Tier 1: Comprehension (Understanding the Concepts)
Exercise 22.1 — Scheduling Vocabulary
Match each term to its correct definition:
Terms: scheduler loop, job, trigger, cron expression, heartbeat, task history, grace time, coalesce
Definitions: a) A string format encoding when a task should run, using fields for minute, hour, day, month, and weekday b) A file or database record showing the execution history and results of past scheduled runs c) A small file or database record updated frequently to confirm a scheduler process is still alive and working d) The maximum delay allowed past a job's scheduled time before it is considered "misfired" e) The continuous loop that periodically checks whether any scheduled jobs are due to run f) The behavior of merging multiple missed runs into a single execution when catching up after downtime g) A unit of scheduled work: a Python function plus a rule defining when it should execute h) The definition of when a job should run (a specific time, an interval, or a calendar rule)
Exercise 22.2 — Schedule Syntax Reading
For each schedule library statement, describe in plain English when the job will run:
a) schedule.every().day.at("09:00").do(send_daily_digest)
b) schedule.every(15).minutes.do(check_api_status)
c) schedule.every().monday.at("07:45").do(generate_weekly_report)
d) schedule.every().hour.at(":30").do(log_system_metrics)
e) schedule.every().friday.at("16:30").do(send_weekend_summary)
f) schedule.every(2).hours.do(backup_database)
g) schedule.every().weekday.at("08:00").do(morning_checklist)
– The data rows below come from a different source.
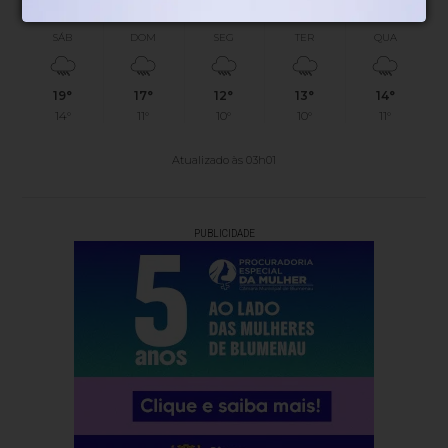
SÁB
DOM
SEG
TER
QUA
19°
17°
12°
13°
14°
14°
11°
10°
10°
11°
Atualizado às 03h01
PUBLICIDADE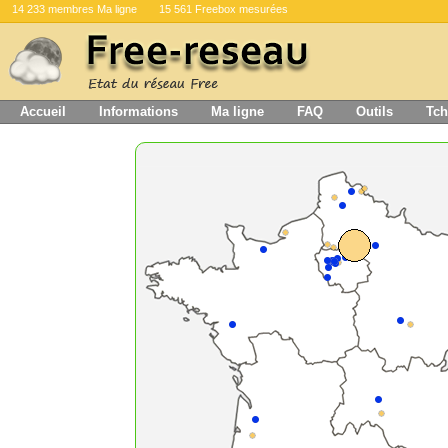
14 233 membres Ma ligne
15 561 Freebox mesurées
Accueil
Informations
Ma ligne
FAQ
Outils
Tch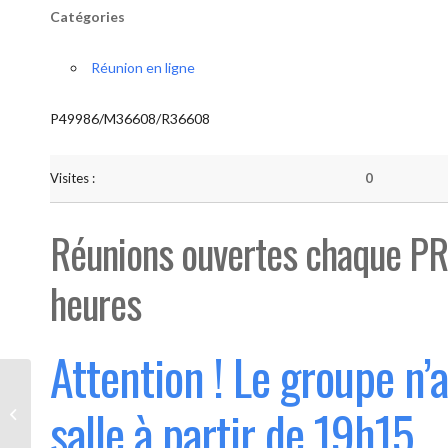
Catégories
Réunion en ligne
P49986/M36608/R36608
Visites :
0
Réunions ouvertes chaque PR
heures
Attention ! Le groupe n’
Bouge “Saint-Luc” (Ouvert 1°
salle à partir de 19h15
mercredi du mois)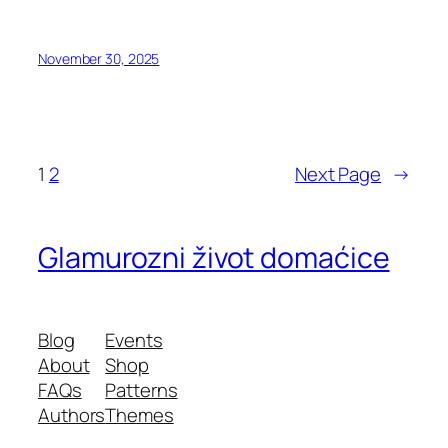
November 30, 2025
1
2
Next Page
→
Glamurozni život domaćice
Blog
Events
About
Shop
FAQs
Patterns
Authors
Themes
Exercise 22.3 — Crontab Reading
Translate each crontab expression into plain English:
a) 0 8 * * 1-5
b) 45 7 * * 1
c) 0 0 1 * *
d) */30 9-17 * * 1-5
e) 0 6,12,18 * * *
f) 0 9 * * 1
g) 30 23 * * 5
Exercise 22.4 — Identifying Scheduling Problems
Review this scheduled job implementation and identify every problem:
import schedule
import time
def generate_report():
data = open("sales_data.csv").read()
report = process_data(data)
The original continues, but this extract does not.